Solitaire. Fabien Delahaye  » On remet les compteurs à zéro »

Photo Vincent Olivaud

Le skipper du Figaro Groupe Gilbert accuse un retard de 2 heures et 23 minutes sur le leader au classement général provisoire mais il sait que tout peut encore arriver dans cette Solitaire qui ne fait que commencer. Prochain gros morceau, une deuxième manche longue de 490 milles et principalement côtière avec la pointe Bretagne et le Cotentin à négocier en restant en veille permanente pour surveiller cailloux, trafic maritime et autres pièges.

Fabien, comment appréhendes-tu cette deuxième étape ? Est-ce que tu as regardé le classement général provisoire ?
« Honnêtement quand on voit la difficulté de l’étape, le classement ne veut rien dire pour l’instant.
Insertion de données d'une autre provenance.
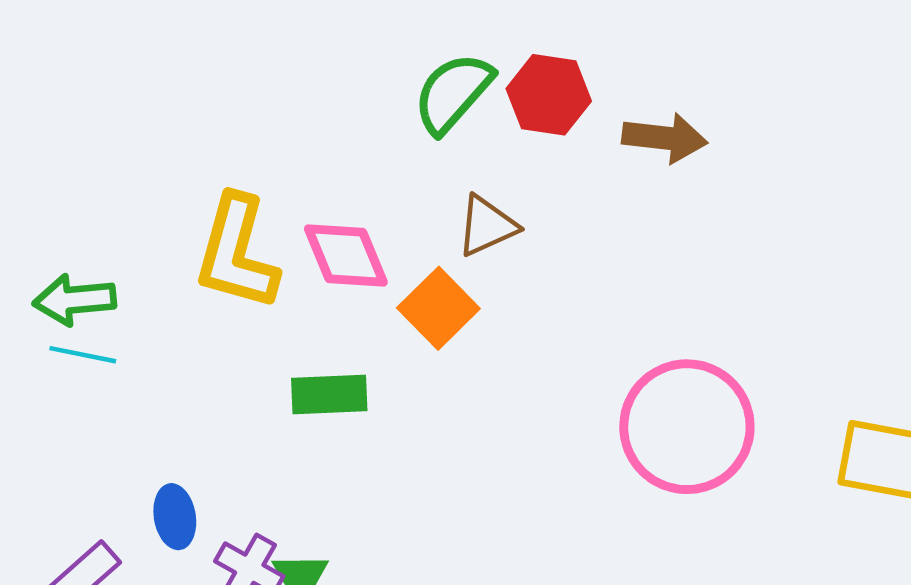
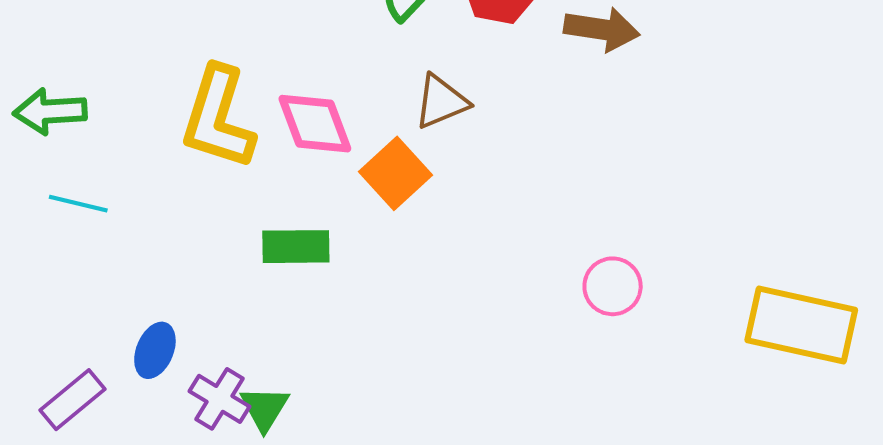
green arrow: (75, 300) -> (50, 111), moved
pink circle: (687, 427) -> (613, 286), size x0.5
blue ellipse: (175, 517) -> (155, 350), turned 30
Chaque étape est une course, on remet les compteurs à zéro à chaque fois. On n’en est qu’au début, les écarts sont faciles à faire et à défaire, on verra à la fin. Ma première étape est décevante en termes d’écart au premier mais il va encore se passer plein de choses. L’objectif est de la prendre comme une course à part entière. »
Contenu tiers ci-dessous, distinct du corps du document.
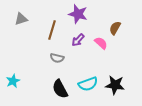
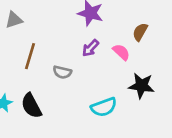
brown line: (52, 30) -> (30, 56), moved
black star: (115, 85) -> (141, 86), moved
black semicircle: (60, 89) -> (31, 106), moved

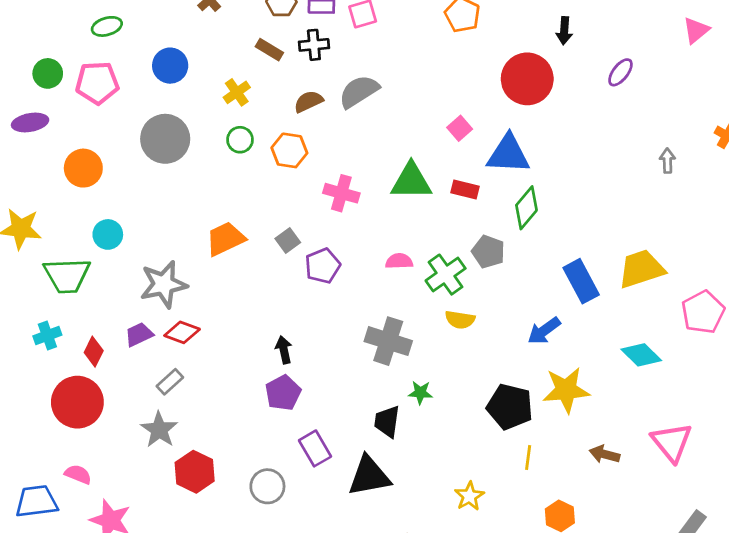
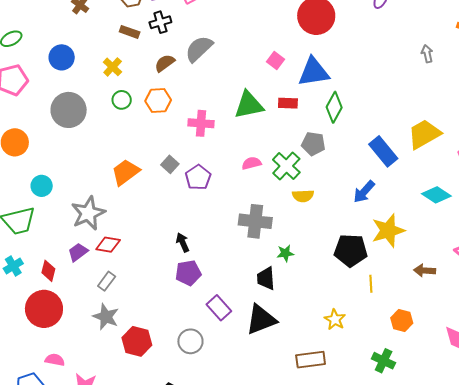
purple pentagon: (283, 393) -> (188, 273), turned 30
Que vous réserve cette manche entre Lorient et Fécamp ?
« C’est l’étape la plus courte de cette édition 2021. Au vu des conditions météo, elle risque également d’être la plus rapide, on devrait en effet arriver mercredi après trois jours de mer. Enfin sur le papier c’est presque la plus difficile aussi parce que le parcours est très côtier. On aura donc de grosses difficultés à passer : les algues qui peuvent distribuer beaucoup et qui plus est de manière aléatoire, des passages à fort courant comme la pointe Bretagne et le raz de Sein et le Four ou la pointe Cotentin avec le raz Blanchard et Barfleur. Le tout avec un vent de Nord-Est, au près, face à la mer. En gros, ça ne va pas être une partie de plaisir ! On risque d’arriver cassé à Fécamp, ça va être un sprint intense. »
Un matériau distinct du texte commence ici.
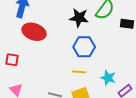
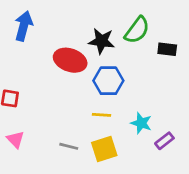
red ellipse: (34, 32) -> (70, 60), moved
Comment te sens-tu après cette escale à la maison ?
« En effet j’étais chez moi donc ce n’était pas une escale de Solitaire normale. D’habitude on part un mois sans revenir, là c’est la cerise sur le gâteau car on est dans la course mais avec nos repères habituels. J’ai pu passer à la maison, j’ai eu plus de temps pour préparer les manches suivantes. Je suis reposé, prêt à partir. »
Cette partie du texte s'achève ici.